Material provided -
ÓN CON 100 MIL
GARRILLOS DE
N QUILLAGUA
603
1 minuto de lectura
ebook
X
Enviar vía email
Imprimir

Task - Please make an exact copy of the entries, down to the last character.

Answer for the task -
ÓN CON 100 MIL
GARRILLOS DE
N QUILLAGUA
603
1 minuto de lectura
ebook
X
Enviar vía email
Imprimir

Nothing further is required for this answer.